Contoh kasus tentang Mediasi
Kasus Ny Minah, warga Desa Darma kradenan Kecamatan
Ajibarang Banyumas Jawa Tengah adalah
Nenek pencuri tiga biji bibit kakao di perkebunan PT Rumpun Sari Antan. Majelis
Hakim Pengadilan Negeri Purwokerto, menjatuhkan vonis satu bulan 15 hari dengan
masa percobaan 30 hari. Dirinya dijerat pasal 362 Kitab Undang-undang Hukum
Pidana tentang pencurian dengan ancaman hukuman maksimal 5 tahun penjara.

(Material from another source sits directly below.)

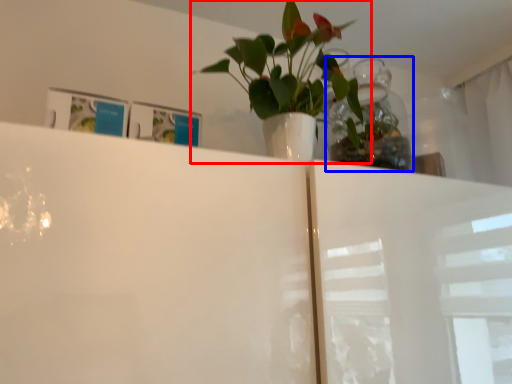 Question: Which object is further to the camera taking this photo, houseplant (highlighted by a red box) or glass vase (highlighted by a blue box)?

Choices:
 (A) houseplant
 (B) glass vase

Answer: (B) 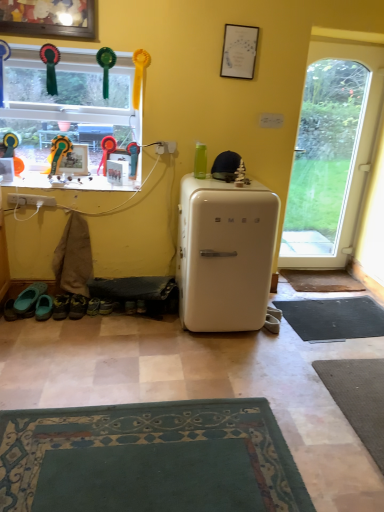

Putusan Majelis dalam menjatuhkan putusan lebih ringan dari tuntutan jaksa
penuntut umum yang menuntutnya dengan hukuman penjara enam bulan penjara.
Majelis Hakim menjatuhkan hukuman pidana kepada
terdakwa hukuman penjara selama 15 hari dengan masa percobaan 30 hari. Meski
dalam amar putusannya hakim majelis menyatakan terdakwa terbukti secara sah dan
meyakinkan bersalah melakukan tindak pidana pencurian. Namun hakim berpendapat
bahwa perkara pencurian yang dilakukan
oleh Ny Minah ini karena terdorong oleh kemiskinan. Hal tersebut merupakan
gejala yang tidak diberdayakannya masyarakat setempat disekitar PR RSA IV
sehingga menimbulkan ketimpangan dan kecemburuan sosial.
Fenomena kasus Minah ini menarik perhatian masyarakat,
karena menyentuh inti kemanusiaan, melukai keadilan rakyat. Seharusnya perkara
ini tidak perlu dimejahijaukan karena cukup dilakukan dengan musyawarah. Lagi
pula tiga biji benih kakao untuk ditanam kembali tidak sampai merugikan PT RSA.
Apalagi Minah telah lanjut usia, terdakwa merupakan petani kakao yang tidak
punya apa-apa. Tiga butir buah kakao sangat berarti bagi petani untuk dijadikan
bibit dan bagi perusahaan jumlah tersebut tak berarti.
Dapat kita
lihat bahwa mediasi untuk meringankan hukuman Ny Minah dari 5 tahun penjara
menjadi 15 hari dengan masa percobaan 30 hari. Seharusnya kasus seperti ini
tidak perlu sampai ke peradilan. Namun Hukum di Indonesia tetap berlaku.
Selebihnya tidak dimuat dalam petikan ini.